A Letter to My LGBT Brothers and Sisters

By Rachel Meigs Manwaring

I feel like I’ve finally sorted through my feelings. Get ready for a novel!

These last few weeks, I’ve had a little shift in my thinking and understanding. Most of you know that I became interested in this when my brother-in-law told us that he was experiencing SGA. We’ve talked and talked and talked about this over the last 10 years, and it’s been one of the greatest blessings in my life! I’ve felt closer to the Lord as I’ve put my own understanding on the altar and have asked to be guided. I know that I was guided to be a part of my gay brother’s and sister’s lives. I originally thought that I needed to be there to support and love them, and although I think that is so important, it’s become so much more. As I’ve gotten to know so many of you I feel like I have ‘seen the face of God’. My life has been touched in a way that I could have never, ever imagined, and it’s not because I have rendered some service that makes me feel good. It is more, it’s so much more. I’ve had the chance to know some of the most courageous, kind, loving, brilliant, charismatic, spiritual, and genuine people I’ve ever known, that I ever knew could exist in this strange world. Someone once told me that maybe it’s because of hard trials some have had to endure and that they’ve learned to have a greater amount of empathy….maybe? To me it still seems like more, a lot more. There is more to all of this than any of us know, a lot more. As we’ve been blessed to have many of you in our home, I feel the spirit of our Savior so near (I hope I’m not sounding crazy here). There is something so special and unique.

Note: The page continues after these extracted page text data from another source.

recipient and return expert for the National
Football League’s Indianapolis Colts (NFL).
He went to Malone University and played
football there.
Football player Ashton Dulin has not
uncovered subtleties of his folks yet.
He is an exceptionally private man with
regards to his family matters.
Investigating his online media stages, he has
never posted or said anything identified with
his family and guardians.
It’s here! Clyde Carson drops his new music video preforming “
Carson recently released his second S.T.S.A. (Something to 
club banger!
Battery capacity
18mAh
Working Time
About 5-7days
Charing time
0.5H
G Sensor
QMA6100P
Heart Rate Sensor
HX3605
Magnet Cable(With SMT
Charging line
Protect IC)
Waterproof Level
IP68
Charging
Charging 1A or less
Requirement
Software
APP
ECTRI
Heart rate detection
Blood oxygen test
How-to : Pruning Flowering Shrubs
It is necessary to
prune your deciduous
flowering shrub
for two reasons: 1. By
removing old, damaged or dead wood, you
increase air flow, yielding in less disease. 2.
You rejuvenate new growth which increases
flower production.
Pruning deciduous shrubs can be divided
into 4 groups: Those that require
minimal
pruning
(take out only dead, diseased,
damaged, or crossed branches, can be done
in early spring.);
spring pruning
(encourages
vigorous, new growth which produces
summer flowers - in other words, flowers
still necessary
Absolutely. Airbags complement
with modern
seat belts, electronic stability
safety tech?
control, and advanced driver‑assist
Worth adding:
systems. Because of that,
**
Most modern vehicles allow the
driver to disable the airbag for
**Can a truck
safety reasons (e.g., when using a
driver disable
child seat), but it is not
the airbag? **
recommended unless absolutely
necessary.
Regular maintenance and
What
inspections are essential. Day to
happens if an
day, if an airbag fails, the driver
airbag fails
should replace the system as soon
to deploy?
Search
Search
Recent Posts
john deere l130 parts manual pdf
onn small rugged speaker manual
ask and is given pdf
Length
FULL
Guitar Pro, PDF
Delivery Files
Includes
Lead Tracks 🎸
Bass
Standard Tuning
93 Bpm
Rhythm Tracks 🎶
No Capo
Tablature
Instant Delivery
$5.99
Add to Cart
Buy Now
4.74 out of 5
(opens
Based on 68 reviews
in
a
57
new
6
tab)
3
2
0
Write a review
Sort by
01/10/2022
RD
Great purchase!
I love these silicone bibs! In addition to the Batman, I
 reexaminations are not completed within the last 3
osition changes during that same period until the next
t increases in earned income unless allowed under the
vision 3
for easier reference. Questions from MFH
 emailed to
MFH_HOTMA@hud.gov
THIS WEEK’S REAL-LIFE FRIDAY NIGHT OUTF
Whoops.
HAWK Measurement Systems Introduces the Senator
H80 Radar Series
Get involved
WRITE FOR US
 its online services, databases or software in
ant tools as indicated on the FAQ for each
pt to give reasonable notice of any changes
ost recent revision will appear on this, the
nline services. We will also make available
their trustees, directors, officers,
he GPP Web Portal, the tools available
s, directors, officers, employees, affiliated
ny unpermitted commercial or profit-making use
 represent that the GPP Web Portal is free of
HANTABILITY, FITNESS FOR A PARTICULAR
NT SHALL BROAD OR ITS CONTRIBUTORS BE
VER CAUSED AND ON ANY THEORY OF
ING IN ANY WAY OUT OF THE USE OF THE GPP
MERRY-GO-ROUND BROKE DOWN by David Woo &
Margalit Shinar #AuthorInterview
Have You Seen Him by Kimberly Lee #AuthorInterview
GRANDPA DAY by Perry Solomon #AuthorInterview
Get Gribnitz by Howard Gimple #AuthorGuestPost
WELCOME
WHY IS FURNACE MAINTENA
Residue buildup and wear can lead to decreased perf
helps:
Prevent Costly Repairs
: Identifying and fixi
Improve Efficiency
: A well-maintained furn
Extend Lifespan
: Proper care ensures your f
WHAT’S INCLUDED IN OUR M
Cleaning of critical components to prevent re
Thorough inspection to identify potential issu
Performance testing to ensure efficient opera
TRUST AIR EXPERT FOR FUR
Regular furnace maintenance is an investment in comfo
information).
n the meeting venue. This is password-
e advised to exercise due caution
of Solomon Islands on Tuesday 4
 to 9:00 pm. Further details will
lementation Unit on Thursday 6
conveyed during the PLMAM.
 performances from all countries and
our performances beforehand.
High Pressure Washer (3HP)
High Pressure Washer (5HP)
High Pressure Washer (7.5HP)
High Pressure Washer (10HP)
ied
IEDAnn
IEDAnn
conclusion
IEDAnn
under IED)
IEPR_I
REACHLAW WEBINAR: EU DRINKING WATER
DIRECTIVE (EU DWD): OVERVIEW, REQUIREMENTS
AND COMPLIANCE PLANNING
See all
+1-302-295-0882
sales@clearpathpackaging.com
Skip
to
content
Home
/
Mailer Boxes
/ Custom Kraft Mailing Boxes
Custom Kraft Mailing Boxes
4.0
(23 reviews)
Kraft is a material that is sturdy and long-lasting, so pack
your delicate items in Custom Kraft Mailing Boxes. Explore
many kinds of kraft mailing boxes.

So, here is my shift in thinking. Lately I’ve not felt like my sole purpose is to just be a support, because truthfully I think I’m the one that has received more support and love along the way. I’ve felt like I’ve needed to bring my other friends and ward members to be with YOU and to learn at YOUR feet and feel YOUR love. It’s almost like I’m saying to them, “Come on! If you want to feel what heaven really feels like, come! Be with us! It’s joy and love and everything good!”. It’s almost like I’m begging them to “get it” because I know that being with YOU brings me such peace and happiness, which is something that I see lacking in many of our members. I feel all of this so deeply that I could never deny it and certainly there isn’t any talk that could change the way I feel.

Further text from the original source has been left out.